Todo ese miedo desapareció nada más llegar. «Una decena de niños de no más de 10 años nos rodearon a mi compañera y a mí haciéndonos todo tipo de preguntas, dándonos dibujos y regalándonos una sonrisa. Pero en sus caras se podía ver la incertidumbre de si seríamos enrollados, sosos, estrictos… Desde el primer momento notamos como decenas de ojos nos examinaban», explican describiendo su primera impresión al llegar.
La primera semana fue muy dura, pocos voluntarios y muchos niños. «Sin tener una idea exacta del nivel de cada clase nos lanzamos al ruedo. Nos preparábamos al milímetro las clases porque queríamos sacar lo mejor de nosotros para poder dárselo a los niños. Y ahí llegó el primer batacazo. Quisimos ensenarles tantas cosas en tan poco tiempo que nos dábamos cuenta que los niños no daban más de sí».
Con el transcurrir de los días, Alberto y Clara tomaron conciencia de que lo importante no era la teoría, sino que lo realmente importante era entablar una relación de amistad con los niños, que sintieran el cariño y la confianza de personas completamente nuevas para ellos. «Fue en ese momento cuando nos dimos cuenta de que ellos tenían más cosas que enseñarnos que nosotros a ellos. Siempre con una sonrisa en la cara, con energía a raudales para cantar, bailar o jugar desde las siete de la mañana y siempre agradeciéndonos nuestra labor con dibujos y abrazos». Los niños madrugan a las cinco de la mañana para ir al campo y ayudar a sus padres, algunos tienen historias detrás que ningún niño debería tener, pero los problemas personales de cada niño pasan a un segundo plano cuando llegan los momentos con estos dos vallisoletanos.

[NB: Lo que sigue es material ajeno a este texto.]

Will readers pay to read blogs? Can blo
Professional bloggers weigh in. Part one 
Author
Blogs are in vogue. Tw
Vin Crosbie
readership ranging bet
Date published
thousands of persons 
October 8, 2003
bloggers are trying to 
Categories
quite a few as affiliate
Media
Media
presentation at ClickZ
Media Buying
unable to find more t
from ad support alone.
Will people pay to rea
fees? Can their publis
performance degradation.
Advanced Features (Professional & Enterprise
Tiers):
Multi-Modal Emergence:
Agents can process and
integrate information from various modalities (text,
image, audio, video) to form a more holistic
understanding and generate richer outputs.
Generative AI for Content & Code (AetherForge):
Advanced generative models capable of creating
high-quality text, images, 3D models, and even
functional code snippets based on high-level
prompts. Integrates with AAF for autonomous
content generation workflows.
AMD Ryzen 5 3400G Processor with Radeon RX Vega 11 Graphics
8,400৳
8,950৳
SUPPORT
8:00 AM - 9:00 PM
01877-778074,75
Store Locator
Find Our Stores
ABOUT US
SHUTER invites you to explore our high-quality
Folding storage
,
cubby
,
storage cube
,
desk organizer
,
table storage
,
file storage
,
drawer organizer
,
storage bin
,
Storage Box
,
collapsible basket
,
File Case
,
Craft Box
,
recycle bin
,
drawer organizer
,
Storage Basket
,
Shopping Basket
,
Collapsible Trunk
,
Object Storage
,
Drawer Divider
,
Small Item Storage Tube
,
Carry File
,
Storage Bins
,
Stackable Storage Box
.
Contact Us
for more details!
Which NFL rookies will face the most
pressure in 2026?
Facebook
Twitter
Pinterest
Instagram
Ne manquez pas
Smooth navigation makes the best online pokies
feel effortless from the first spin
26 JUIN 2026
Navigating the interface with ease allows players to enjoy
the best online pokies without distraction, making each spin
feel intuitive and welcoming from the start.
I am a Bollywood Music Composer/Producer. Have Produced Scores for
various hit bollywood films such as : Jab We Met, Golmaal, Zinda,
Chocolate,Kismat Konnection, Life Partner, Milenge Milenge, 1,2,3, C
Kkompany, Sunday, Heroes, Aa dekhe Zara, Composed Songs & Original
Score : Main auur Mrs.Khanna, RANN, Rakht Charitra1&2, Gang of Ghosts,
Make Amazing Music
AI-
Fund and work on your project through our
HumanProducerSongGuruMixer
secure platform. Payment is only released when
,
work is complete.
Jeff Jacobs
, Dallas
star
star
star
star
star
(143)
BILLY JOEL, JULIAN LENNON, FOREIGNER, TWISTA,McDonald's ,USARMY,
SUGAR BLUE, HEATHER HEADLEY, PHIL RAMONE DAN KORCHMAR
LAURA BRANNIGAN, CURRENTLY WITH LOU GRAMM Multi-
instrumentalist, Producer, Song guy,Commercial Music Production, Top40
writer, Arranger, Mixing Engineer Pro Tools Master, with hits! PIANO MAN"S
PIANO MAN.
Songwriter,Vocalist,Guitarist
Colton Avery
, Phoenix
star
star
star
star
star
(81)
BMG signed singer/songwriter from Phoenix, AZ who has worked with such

Según describen Alberto y Clara, el proyecto son los niños, porque sin ellos el colegio no sería lo mismo. NO quieren dejar de lado a Pov y Sok Lea «que siempre están en el colegio ayudándonos en todo lo que necesitamos, encargándose de hacernos la comida, de comprar materiales necesarios y de hacernos sentir como si estuviéramos en casa». Puthy es el director que hace las labores de chófer junto con Pov, manejando los tuk tuk, carros tirados por una motocicleta con los que desplazan a ambos maestros al colegio a diario y con los que enseñan en las horas libres los lugares más perdidos y preciosos de Camboya.
Cada día durante un mes han desayunado Clara y Alberto con una quincena de niños alrededor. Dan casi una hora de clase, tienen casi media hora de recreo y después llegan otros 30 minutos más de clase. Su petición desde nada más llegar es «teacher sing, teacher dance. La media hora restante antes de ir al Public School de la zona la pasamos bailando Macarena y el Saturday Night con ellos».
El recinto escolar no está solo dedicado a la enseñanza de la lengua inglesa. Es un lugar donde los niños se sienten libres, se alejan de la rutina diaria, son respetados y son tratados como iguales.
El proyecto está pasando por un mal momento a día de hoy. Llega la época de lluvias en las regiones del sudeste asiático y la escasez de voluntarios se hace notar. El único apoyo económico directo que tiene este proyecto son los cinco dólares americanos que pagan al día Alberto y Clara por vivir esta experiencia, y ahora mismo no es suficiente. Es necesaria la compra de una furgoneta para poder llevar y traer a los niños con el mínimo riesgo posible. El único transporte es un carro descubierto tirado por una moto bastante antigua.